*** INPUT MATERIAL ***

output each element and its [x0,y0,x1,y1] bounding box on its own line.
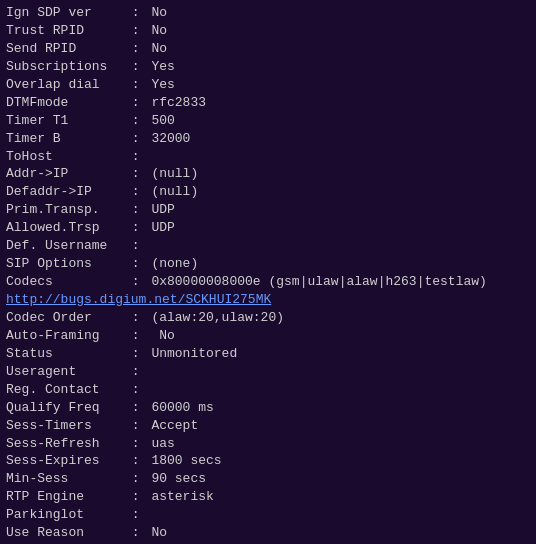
table-row: Overlap dial : Yes [6,76,530,94]
row-label: Useragent [6,363,124,381]
terminal-output: Ign SDP ver : NoTrust RPID : NoSend RPID… [6,4,530,544]
row-value: (null) [151,183,198,201]
row-value: 32000 [151,130,190,148]
table-row: Status : Unmonitored [6,345,530,363]
row-value: No [151,327,174,345]
row-value: UDP [151,219,174,237]
row-colon: : [124,506,147,524]
table-row: DTMFmode : rfc2833 [6,94,530,112]
row-label: Sess-Expires [6,452,124,470]
row-label: ToHost [6,148,124,166]
row-label: Use Reason [6,524,124,542]
row-value: (null) [151,165,198,183]
row-value: 90 secs [151,470,206,488]
table-row: Send RPID : No [6,40,530,58]
row-value: No [151,40,167,58]
row-colon: : [124,273,147,291]
row-value: rfc2833 [151,94,206,112]
row-colon: : [124,363,147,381]
row-colon: : [124,219,147,237]
table-row: Timer T1 : 500 [6,112,530,130]
row-value: No [151,22,167,40]
row-label: Status [6,345,124,363]
row-colon: : [124,399,147,417]
row-label: Qualify Freq [6,399,124,417]
row-colon: : [124,381,147,399]
row-label: DTMFmode [6,94,124,112]
row-colon: : [124,345,147,363]
row-colon: : [124,524,147,542]
row-colon: : [124,255,147,273]
table-row: Codec Order : (alaw:20,ulaw:20) [6,309,530,327]
row-colon: : [124,40,147,58]
row-value: (alaw:20,ulaw:20) [151,309,284,327]
table-row: ToHost : [6,148,530,166]
row-value: 500 [151,112,174,130]
row-label: Addr->IP [6,165,124,183]
table-row: Use Reason : No [6,524,530,542]
row-colon: : [124,76,147,94]
url-value[interactable]: http://bugs.digium.net/SCKHUI275MK [6,291,271,309]
row-colon: : [124,435,147,453]
row-value: No [151,524,167,542]
row-label: Sess-Refresh [6,435,124,453]
table-row: Qualify Freq : 60000 ms [6,399,530,417]
row-label: Min-Sess [6,470,124,488]
row-colon: : [124,94,147,112]
table-row: Sess-Refresh : uas [6,435,530,453]
table-row: Allowed.Trsp : UDP [6,219,530,237]
row-label: Send RPID [6,40,124,58]
row-value: 0x80000008000e (gsm|ulaw|alaw|h263|testl… [151,273,486,291]
table-row: Def. Username : [6,237,530,255]
row-colon: : [124,58,147,76]
row-label: Prim.Transp. [6,201,124,219]
row-value: asterisk [151,488,213,506]
row-label: Ign SDP ver [6,4,124,22]
table-row: Auto-Framing : No [6,327,530,345]
row-colon: : [124,327,147,345]
row-colon: : [124,148,147,166]
row-label: Allowed.Trsp [6,219,124,237]
row-colon: : [124,183,147,201]
table-row: Min-Sess : 90 secs [6,470,530,488]
row-colon: : [124,488,147,506]
row-label: Sess-Timers [6,417,124,435]
table-row: Codecs : 0x80000008000e (gsm|ulaw|alaw|h… [6,273,530,291]
row-value: Unmonitored [151,345,237,363]
table-row: http://bugs.digium.net/SCKHUI275MK [6,291,530,309]
row-label: Trust RPID [6,22,124,40]
table-row: Ign SDP ver : No [6,4,530,22]
row-value: UDP [151,201,174,219]
table-row: Parkinglot : [6,506,530,524]
row-label: Codec Order [6,309,124,327]
row-colon: : [124,165,147,183]
row-value: uas [151,435,174,453]
row-value: 60000 ms [151,399,213,417]
row-label: Def. Username [6,237,124,255]
table-row: Useragent : [6,363,530,381]
table-row: Timer B : 32000 [6,130,530,148]
row-label: Timer B [6,130,124,148]
row-colon: : [124,112,147,130]
row-colon: : [124,452,147,470]
row-colon: : [124,4,147,22]
row-colon: : [124,417,147,435]
table-row: Subscriptions : Yes [6,58,530,76]
row-label: Defaddr->IP [6,183,124,201]
row-label: Reg. Contact [6,381,124,399]
row-colon: : [124,309,147,327]
row-label: Overlap dial [6,76,124,94]
table-row: Sess-Expires : 1800 secs [6,452,530,470]
row-label: Auto-Framing [6,327,124,345]
table-row: Trust RPID : No [6,22,530,40]
row-value: No [151,4,167,22]
row-value: Yes [151,76,174,94]
row-label: RTP Engine [6,488,124,506]
table-row: SIP Options : (none) [6,255,530,273]
row-value: Yes [151,58,174,76]
row-label: Parkinglot [6,506,124,524]
row-value: Accept [151,417,198,435]
row-label: Codecs [6,273,124,291]
row-colon: : [124,22,147,40]
row-colon: : [124,470,147,488]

*** End of INPUT MATERIAL ***

> [PROBLEM TO WORK ON] Out of the material above, select every line that holds the string "null".

> [SOLUTION TO THE EXERCISE]
row-value: (null) [151,183,198,201]
row-value: (null) [151,165,198,183]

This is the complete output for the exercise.